According to the three value optical processor MSD multiplication calculation methods provided in this embodiment based on minimum module, by two The multiplication of long number is disassembled into multiple minimum modules, that is, four figures × four figures multiplication, then restores it in original by mending 0 operation Corresponding position in beginning data, is dexterously converted to four figures multiplication and a series of additions for long-number multiplication.Entirely calculated Journey only needs to carry out according to set operating procedure, and the data bit increase of data only increases the minimum module reconstructed Number and addition number, and calculating process is will not to become complicated with the increase of data bits.

The embodiments described above only express several embodiments of the present invention, and the description thereof is more specific and detailed, but simultaneously Limitations on the scope of the patent of the present invention therefore cannot be interpreted as.It should be pointed out that for those of ordinary skill in the art For, without departing from the inventive concept of the premise, various modifications and improvements can be made, these belong to guarantor of the invention Protect range.Therefore, the scope of protection of the patent of the invention shall be subject to the appended claims.

Claims (5)

1. a kind of three value optical processor MSD multiplication calculation methods based on minimum module, which is characterized in that assuming that minimum module In multiplier A=x₃x₂x₁x₀, multiplicand B=y₃y₂y₁y₀, method includes the following steps:

Step 1, by each y of B₃, y₂, y₁, y₀Generate one four auxiliary data B_j=y_jy_jy_jy_j, obtain four new numbers According to B₀, B₁, B₂, B₃；

Step 2, by multiplier A=x₃x₂x₁x₀It copies in 4 parts of four M arithmetic units being respectively fed in four minimum module optical paths, together When by the B of multiplicand₀, B₁, B₂, B₃Also it is respectively fed in four M arithmetic units in four minimum module optical paths carry out M change with A It changes, obtains partial product P₀, P₁, P₂, P₃；

Step 3, by partial product P₁It is moved to the left 1, P₂2 are moved to the left, P₃3 are moved to the left, P₀It does not move, after the completion of mobile Just obtain sum number item S₀, S₁, S₂, S₃；

It step 4, will be with several S₀, S₁, S₂, S₃Seven single step adders, nine steps being sent into four minimum module optical paths Add up in formula adder, obtain this four minimum modules as a result, as F_min。

2. the three value optical processor MSD multiplication calculation methods according to claim 1 based on minimum module, feature exist In, in step 3, to partial product carry out mend 0 operation come calculate with it is several.

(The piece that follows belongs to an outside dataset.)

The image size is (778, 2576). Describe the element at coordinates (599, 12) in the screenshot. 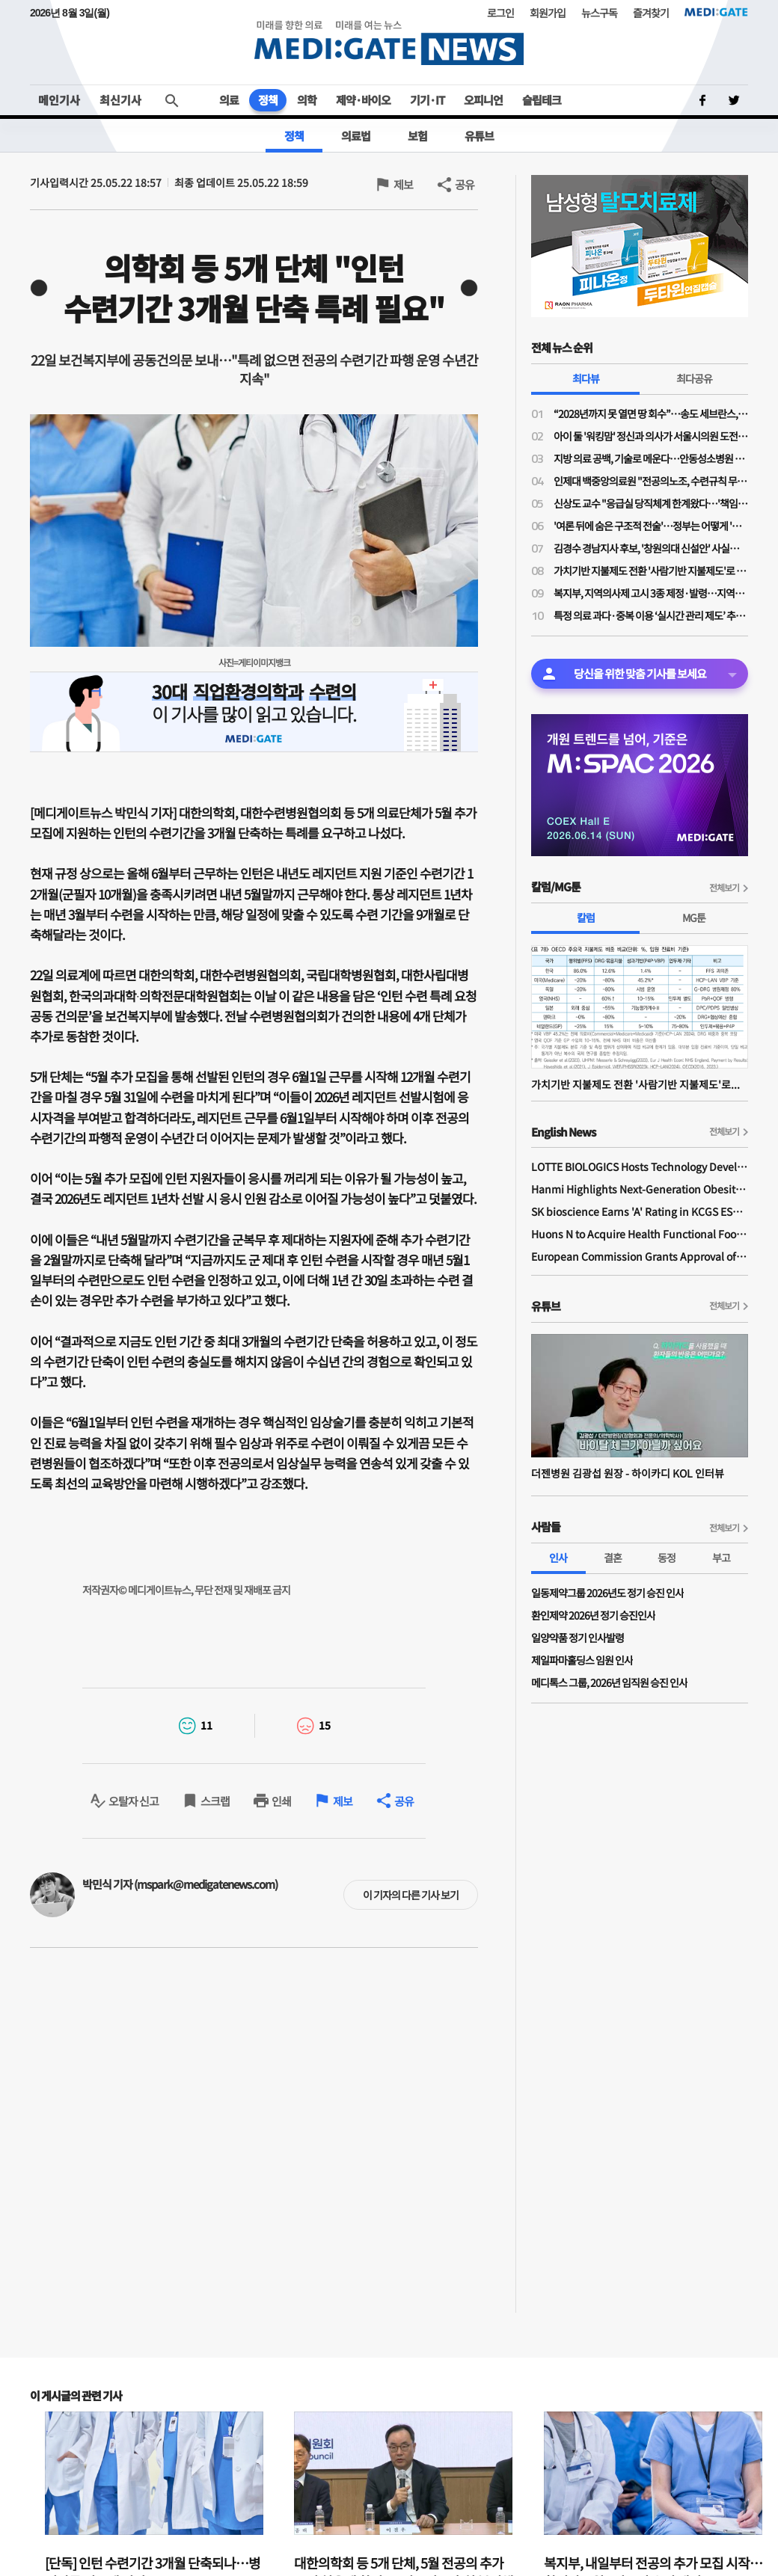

3. the three value optical processor MSD multiplication calculation methods according to claim 2 based on minimum module, feature exist In described to mend 0 operation by partial product p_iA high position or low level increase unglazed state data bit and realize.

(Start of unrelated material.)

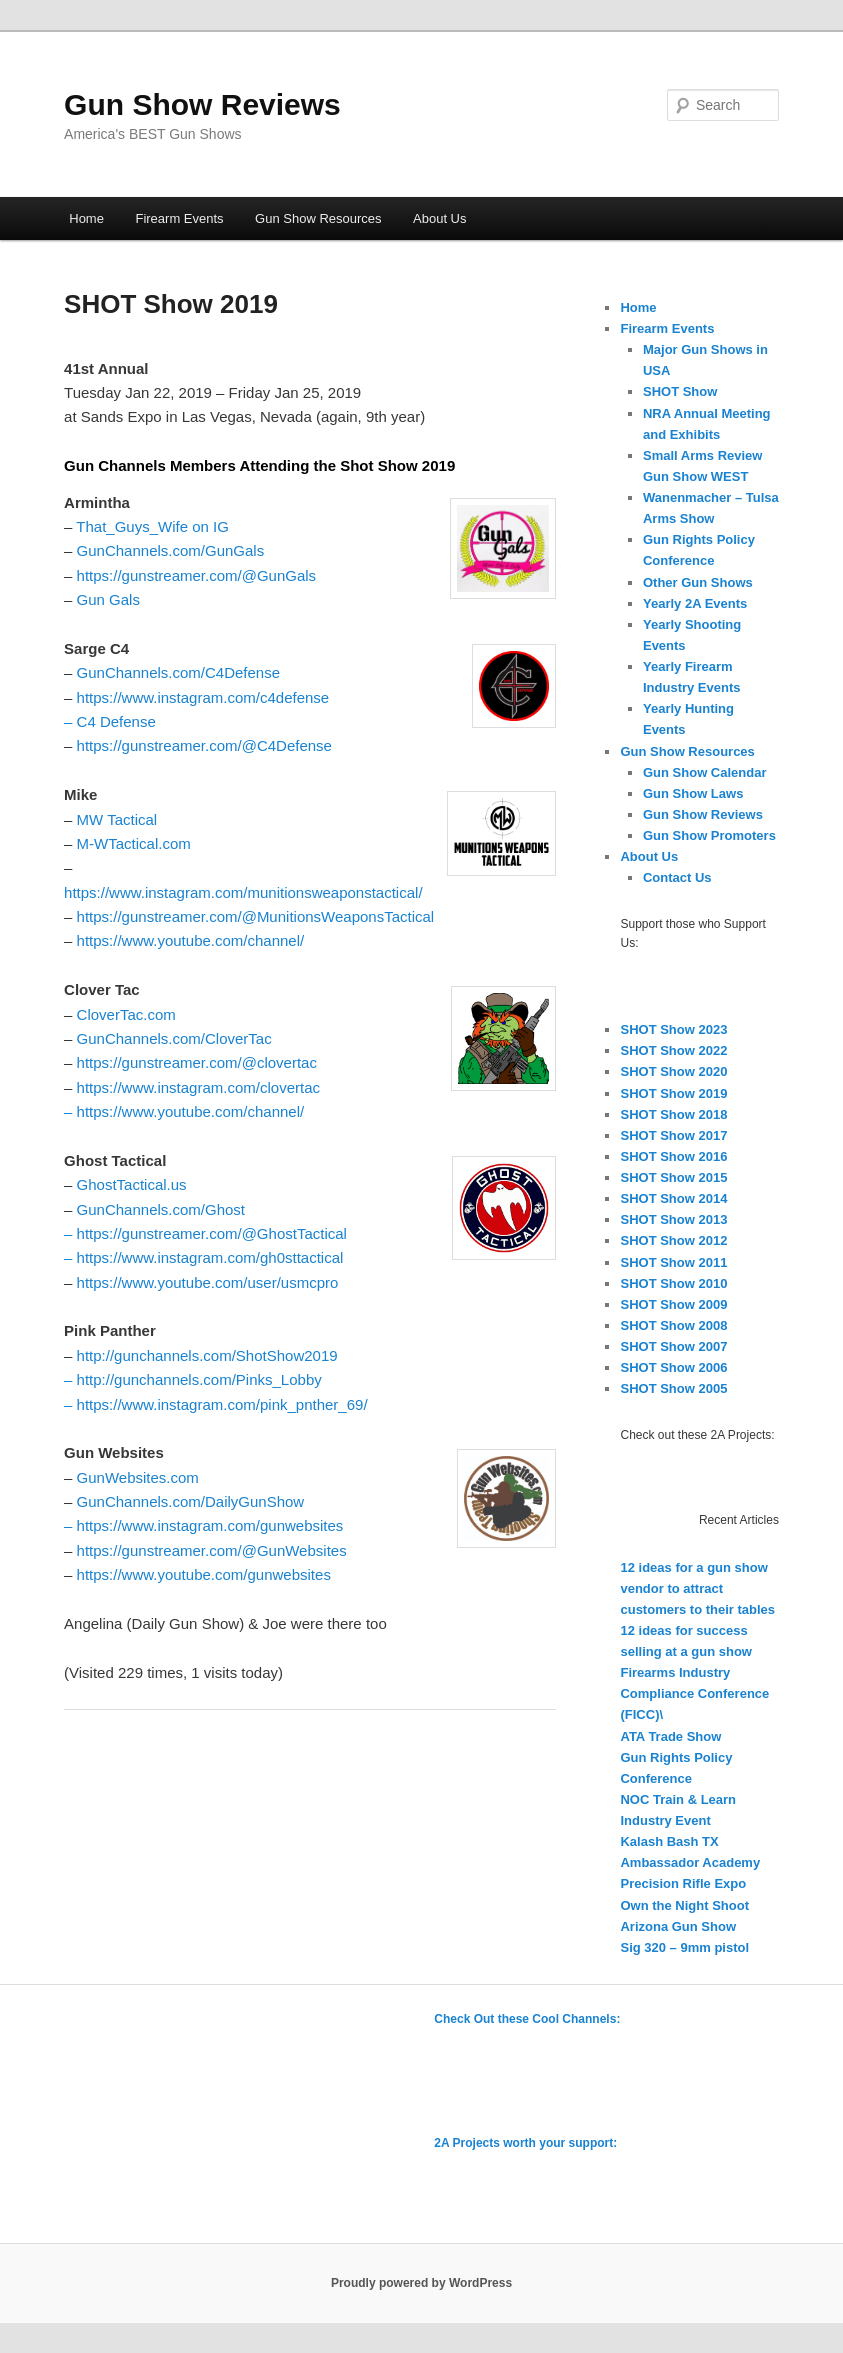  I want to click on SHOT Show 2023, so click(673, 1029).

4. the three value optical processor MSD multiplication calculation methods according to claim 1 based on minimum module, feature exist In, in step 4, will with it is several feeding four minimum module index paths in 11 single step adders be added up to obtain Final calculated result, S₃, S₂, S₁, S₀Four with it is several be pass through parallel computation and meanwhile generate but digit it is different, adding up When be sent into not in the single step MSD adder of isotopic number.

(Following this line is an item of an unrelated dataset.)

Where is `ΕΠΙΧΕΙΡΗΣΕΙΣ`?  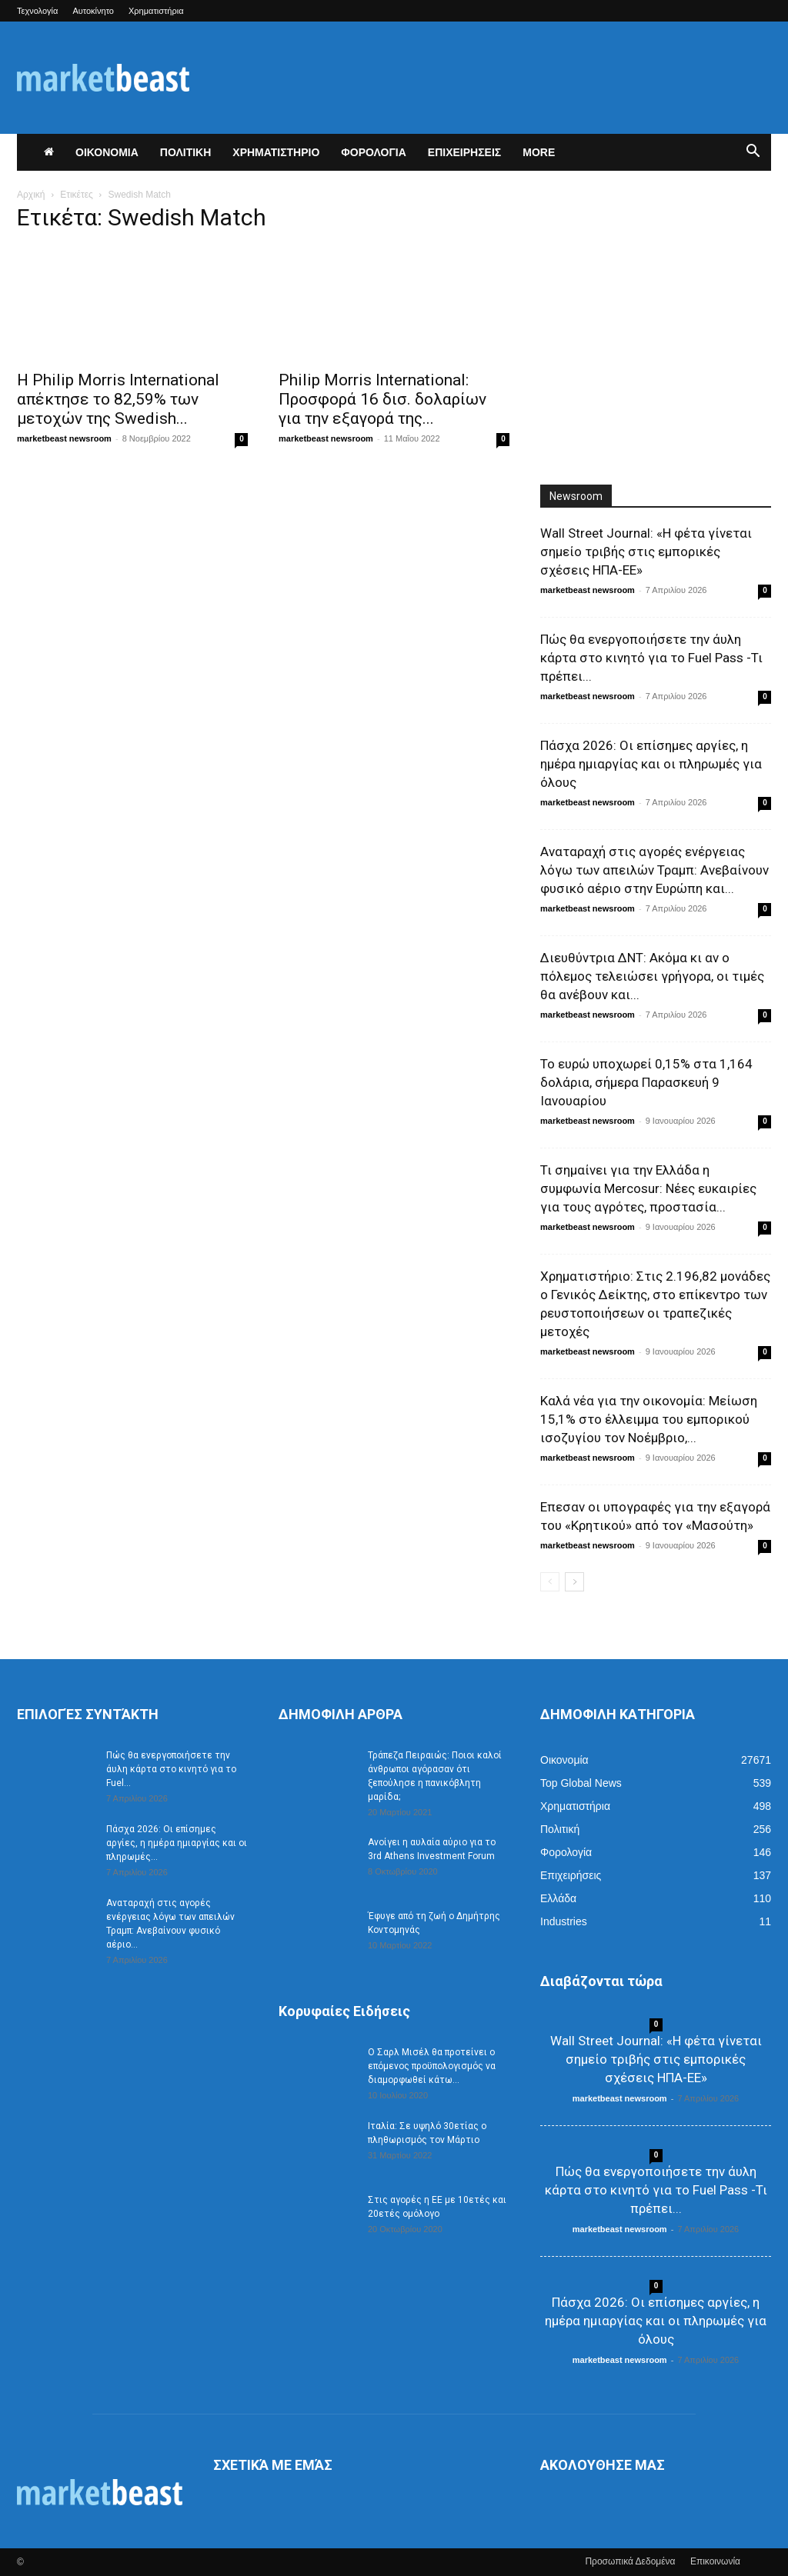 ΕΠΙΧΕΙΡΗΣΕΙΣ is located at coordinates (464, 152). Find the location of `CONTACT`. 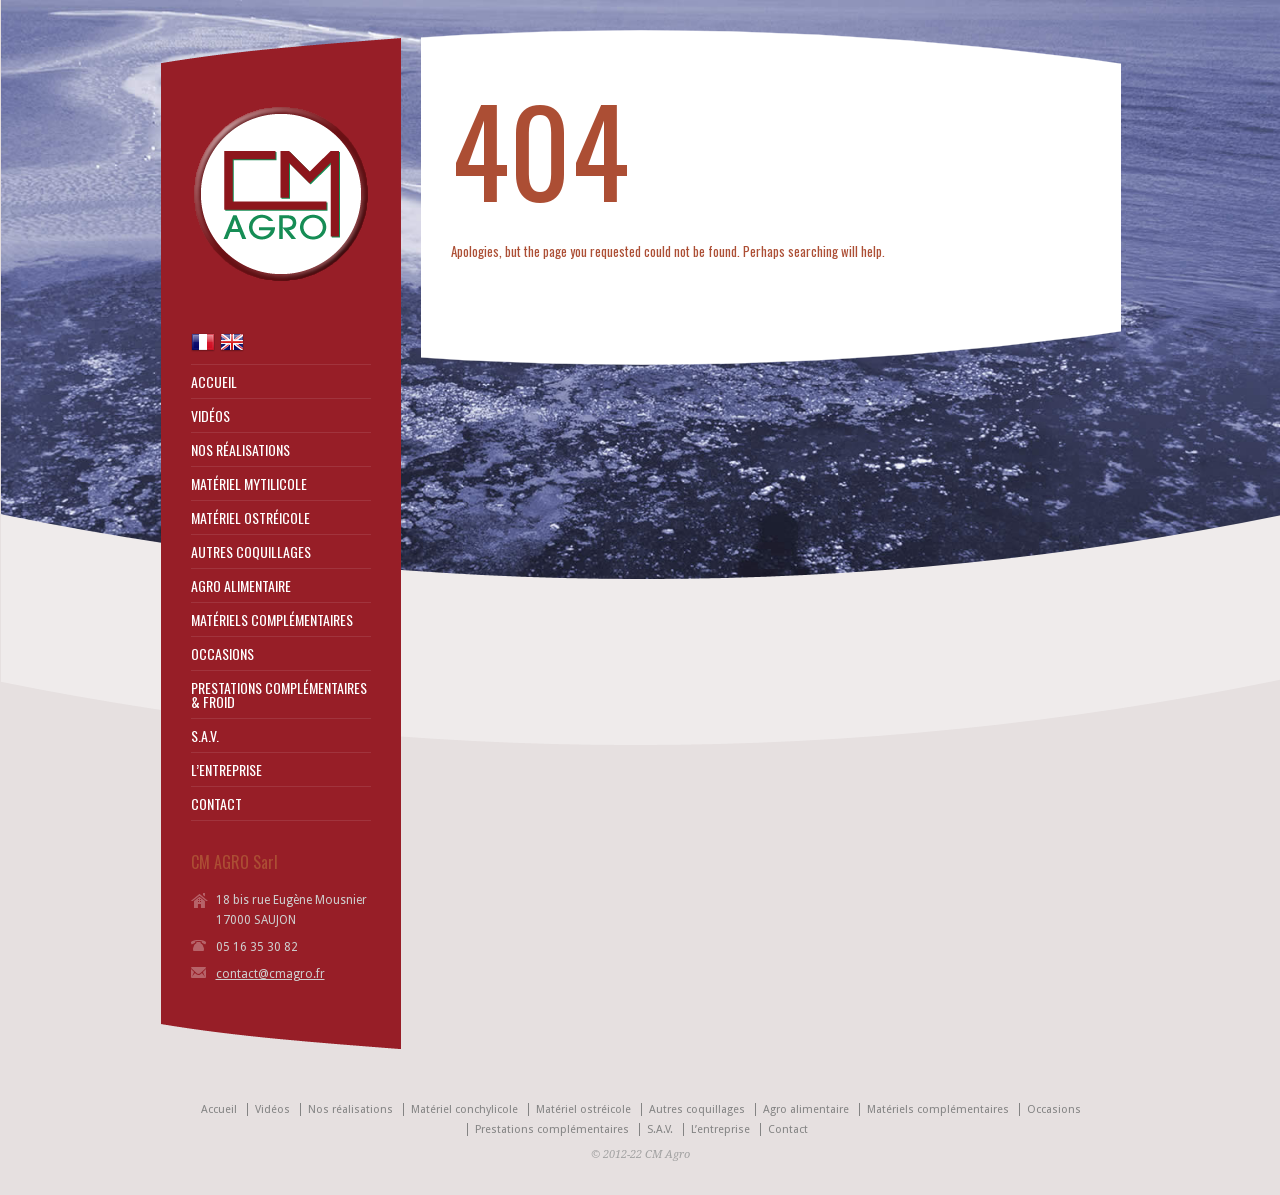

CONTACT is located at coordinates (216, 804).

5. the three value optical processor MSD multiplication calculation methods according to claim 4 based on minimum module, feature exist In step 4 specifically includes:

First by S₀With S₁It is sent into seven single step adders in four minimum module optical paths, S₂With S₃It is sent into four minimum modules Parallel computation is carried out in nine single step adders in optical path, is as a result denoted as F'₀, F'₁, then by F'₀It mends 40 front F₀, F'₁It is F that front, which mends 20,₁, finally data preprocessing module in four minimum module optical paths is sent to using result as input Input terminal calculated, output result be F_min。